Ibunya tertawa kecil sebelum menjawab. "Mungkin karena cerita-ceritanya penuh dengan emosi, Nak. Ada cinta, ada perjuangan. Ibu suka karena ceritanya bikin penasaran dan pastinya ada cowo ganteng dan keren." Jawab ibunya sambil terkekeh.

Rhea mengangkat bahu, masih tidak terlalu tertarik. "Padahal aku juga perempuan, tapi nggak terlalu suka hal-hal kayak gini."

Sambil terkekeh, ibunya menoleh padanya dan berkata, "Mungkin karena kamu perempuan yang tomboy.
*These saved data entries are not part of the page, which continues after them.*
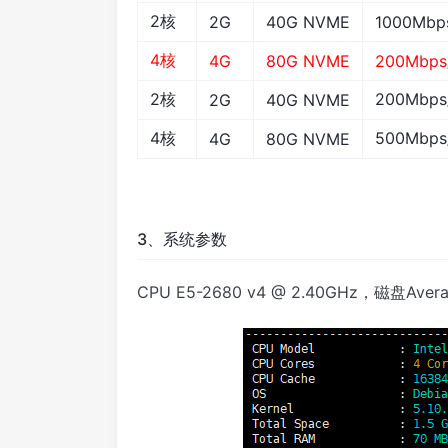
2核
2G
40G NVME
1000Mbp
4核
4G
80G NVME
200Mbps
2核
200Mbp
2G
40G NVME
4核
500Mbp
4G
80G NVME
3、系统参数
CPU E5-2680 v4 @ 2.40GHz，磁盘Average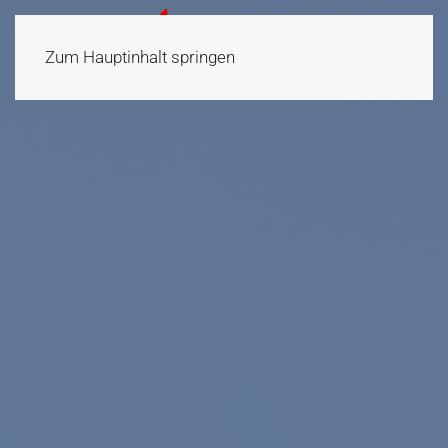
Zum Hauptinhalt springen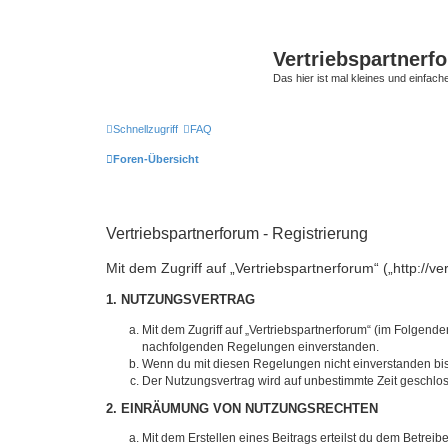
Vertriebspartnerf
Das hier ist mal kleines und einfache
Schnellzugriff
FAQ
Foren-Übersicht
Vertriebspartnerforum - Registrierung
Mit dem Zugriff auf „Vertriebspartnerforum“ („http://
1. NUTZUNGSVERTRAG
Mit dem Zugriff auf „Vertriebspartnerforum“ (im Folgend
nachfolgenden Regelungen einverstanden.
Wenn du mit diesen Regelungen nicht einverstanden bist,
Der Nutzungsvertrag wird auf unbestimmte Zeit geschlos
2. EINRÄUMUNG VON NUTZUNGSRECHTEN
Mit dem Erstellen eines Beitrags erteilst du dem Betrei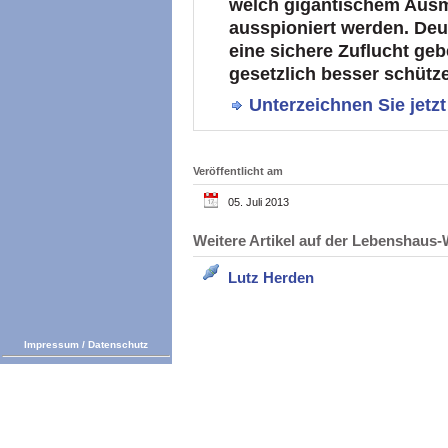
welch gigantischem Aus
ausspioniert werden. De
eine sichere Zuflucht ge
gesetzlich besser schütz
Unterzeichnen Sie jetzt
Veröffentlicht am
05. Juli 2013
Weitere Artikel auf der Lebenshau
Lutz Herden
Impressum
/
Datenschutz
Jadi nggak terlalu nyambung dengan drama percintaan seperti ini."

Rhea, dengan nada sedikit kesal, merespons, "Apa hubungannya sama aku yang tomboy, sih?"
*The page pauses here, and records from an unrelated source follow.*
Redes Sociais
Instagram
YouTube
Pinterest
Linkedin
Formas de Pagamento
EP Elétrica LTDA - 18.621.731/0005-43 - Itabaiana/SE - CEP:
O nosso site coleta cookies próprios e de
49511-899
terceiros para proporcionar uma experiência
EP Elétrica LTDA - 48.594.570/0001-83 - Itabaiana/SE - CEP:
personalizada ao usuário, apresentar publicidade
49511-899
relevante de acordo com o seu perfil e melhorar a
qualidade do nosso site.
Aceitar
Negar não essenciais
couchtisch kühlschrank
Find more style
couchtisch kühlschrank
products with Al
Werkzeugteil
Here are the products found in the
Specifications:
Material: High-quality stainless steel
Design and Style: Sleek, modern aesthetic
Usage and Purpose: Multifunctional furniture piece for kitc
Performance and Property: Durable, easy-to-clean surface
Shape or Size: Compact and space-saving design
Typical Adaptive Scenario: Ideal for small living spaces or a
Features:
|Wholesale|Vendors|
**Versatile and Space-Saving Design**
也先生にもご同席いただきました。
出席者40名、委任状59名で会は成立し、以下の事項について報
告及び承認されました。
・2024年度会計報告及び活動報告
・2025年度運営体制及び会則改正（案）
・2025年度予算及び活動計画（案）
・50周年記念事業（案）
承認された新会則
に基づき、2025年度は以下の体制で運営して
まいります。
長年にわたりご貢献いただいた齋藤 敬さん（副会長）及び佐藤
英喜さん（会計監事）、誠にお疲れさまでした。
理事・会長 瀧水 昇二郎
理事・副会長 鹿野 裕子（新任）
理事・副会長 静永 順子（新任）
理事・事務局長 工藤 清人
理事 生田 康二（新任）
Percakapan mereka terus berlanjut dengan ringan, dan saat adegan di drama menunjukkan karakter utama yang pergi berpetualang jauh untuk menemukan kekasihnya, Rhea tiba-tiba merasa tergerak untuk bertanya.

"Ibu, pernah nggak sih berpetualang kayak gitu? Pergi jauh dengan tujuan yang jelas?"

Ibunya menatap layar sebentar sebelum menjawab, "Dulu waktu ibu masih muda, mungkin tidak seperti di drama, tapi ibu pernah melakukan perjalanan jauh, mencari jati diri, mencari tempat yang membuat ibu merasa nyaman."

Rhea mendengarkan dengan seksama, merasa sedikit terinspirasi. "Kalau suatu hari aku pergi berpetualang seperti itu, aku akan pergi dengan tujuan. Tapi mungkin bukan mencari seseorang, lebih kepada mencari sesuatu yang lebih besar. Sesuatu yang penting untukku."

Ibunya menatap Rhea dengan senyum bangga, seolah melihat secercah kedewasaan pada putrinya. "Ibu yakin apapun tujuanmu, Rhea, kamu akan mencapainya dengan caramu sendiri."

Rhea mengangguk, meski tak sepenuhnya tahu apa yang ia cari, ada perasaan dalam dirinya bahwa petualangan besar memang menantinya di masa depan.